А Андрюша Синявский встретится с многочисленными читателями его книг, на русском языке и в переводах, и познакомится со своими издателями. И напишет новую книгу, что-нибудь вроде «Одного дня Андрея Донатовича», о жизни арестованных писателей в послесталинских лагерях.

Я – оптимист, и верю, что мы еще увидимся…

 

Судьба

К середине апреля уже было известно, что 21-го я могу лететь в США. Было странно и удивительно, что после долгой неопределенности все так быстро устроилось.

Я успела обойти пешком весь Фрибург, зайти еще несколько раз в собор Сен-Николя, покататься на лодке на Муртензее, погулять возле озера Невшатель, посмотреть замок Грюйер, побывать в Цюрихе и Берне, в Монтрё и Веве. Около Веве я видела издалека виллу Чаплина, великого актера и гуманиста современности. Сколько раз советские кинематографисты приглашали его посетить СССР, но он неизменно спрашивал: «А почему СССР – единственная страна, где не демонстрируют мои последние фильмы?» Приглашавшим приходилось сознаться, что «Огни рампы» и «Король в Нью-Йорке» они смотрели в Гонг-Конге, в Риме или в Лондоне.

В эти дни во Фрибург приехали из Парижа Эммануэль и Люба Д'Астье – мои единственные европейские знакомые. Мы встретились в доме их племянницы.

Это была шумная и суматошная встреча, где говорили сразу по-русски, французски и по-английски. В гостиной было полно народу, невозможно было отвечать на поставленный вопрос, потому что его тут же забывали и задавали следующий: слишком о многом меня хотели расспросить. Одно было ясно: Д'Астье приехал со своим планом для меня.

Он заключался в том, чтобы не ехать в США («Вы попадете из одной тюрьмы в другую»), отложить издание книги на целый год – («сейчас это вызовет сильную реакцию со стороны советского правительства») и вообще остаться в Швейцарии. – («Вы можете полагаться на гостеприимство моей племянницы»). Я поблагодарила за гостеприимство, но объяснила, что хочу, прежде всего, издать книгу, что с визой в США уже все решено, а что на «реакцию» советского правительства я не обращаю внимания, потому что порываю с ним и с СССР.

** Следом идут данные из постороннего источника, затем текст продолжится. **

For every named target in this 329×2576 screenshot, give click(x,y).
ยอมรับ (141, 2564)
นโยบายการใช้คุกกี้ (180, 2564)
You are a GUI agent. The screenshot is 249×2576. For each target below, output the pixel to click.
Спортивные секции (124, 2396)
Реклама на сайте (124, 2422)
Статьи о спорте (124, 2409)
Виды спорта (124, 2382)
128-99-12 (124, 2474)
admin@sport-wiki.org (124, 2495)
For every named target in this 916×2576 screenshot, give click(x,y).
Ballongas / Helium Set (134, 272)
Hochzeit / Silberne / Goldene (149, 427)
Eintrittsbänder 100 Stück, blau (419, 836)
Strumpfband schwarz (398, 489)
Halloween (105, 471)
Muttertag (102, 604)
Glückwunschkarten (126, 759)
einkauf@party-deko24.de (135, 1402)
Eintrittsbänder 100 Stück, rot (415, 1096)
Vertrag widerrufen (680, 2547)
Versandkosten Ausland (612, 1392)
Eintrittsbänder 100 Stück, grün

В Швейцарии я чувствовала симпатию со стороны тех немногих людей, с которыми встречалась, и я вполне могла надеяться на то, что нашла бы здесь много друзей. Но молчать еще сорок лет я вполне смогла бы и в СССР… Швейцария дает убежище, но она ставит условием для всех полное невмешательство в политическую жизнь. Я не могла бы здесь публично объяснить, почему навсегда порываю с коммунистическим миром. Это было неприемлемо для меня.

Моя судьба рисовалась мне иначе.

* * *

С тех пор, как я уехала из Москвы, я часто думала о судьбе. Тихий берег Ганга и спокойные дни в Швейцарии располагали к этому. Я чувствовала, что сама еще не в силах понять полностью происходивший сейчас огромный поворот в собственной жизни.

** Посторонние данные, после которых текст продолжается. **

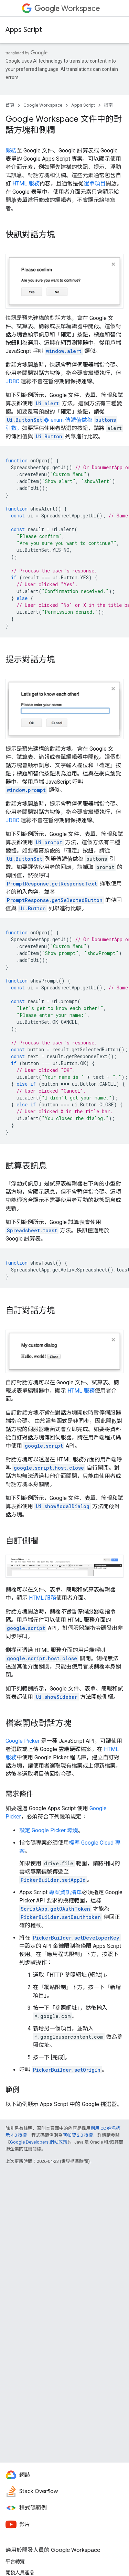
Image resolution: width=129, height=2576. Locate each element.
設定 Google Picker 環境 (48, 1830)
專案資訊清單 (65, 1892)
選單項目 (95, 183)
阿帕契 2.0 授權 (78, 2135)
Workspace (67, 8)
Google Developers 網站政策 (38, 2142)
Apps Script (24, 29)
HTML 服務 (26, 183)
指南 (108, 105)
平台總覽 (15, 2561)
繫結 (11, 150)
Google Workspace (42, 105)
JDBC (12, 381)
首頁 (10, 105)
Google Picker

Иди навстречу судьбе, и тогда судьба пойдет тебе на помощь. Это я знала давно. Но моя жизнь в СССР была такой беспросветной, что, казалось, ничто и никогда не выведет меня из того русла, в котором она шла.

Я сделала сама решающий шаг в Дели. Никто не помогал, не советовал, и не знал, что я делаю. Но я верю, что все наши помыслы и дела в руке Божьей. И я знала, что без заранее уготованной помощи, пришедшей ко мне как вдохновенное и непреложное решение, я была бы не в силах этот шаг сделать.

«Господь – свет мой и спасение мое: кого мне бояться?» «Господь – пастырь мой; я ни в чем не буду нуждаться…» «Надейся на Господа, мужайся, и да укрепляется сердце твое».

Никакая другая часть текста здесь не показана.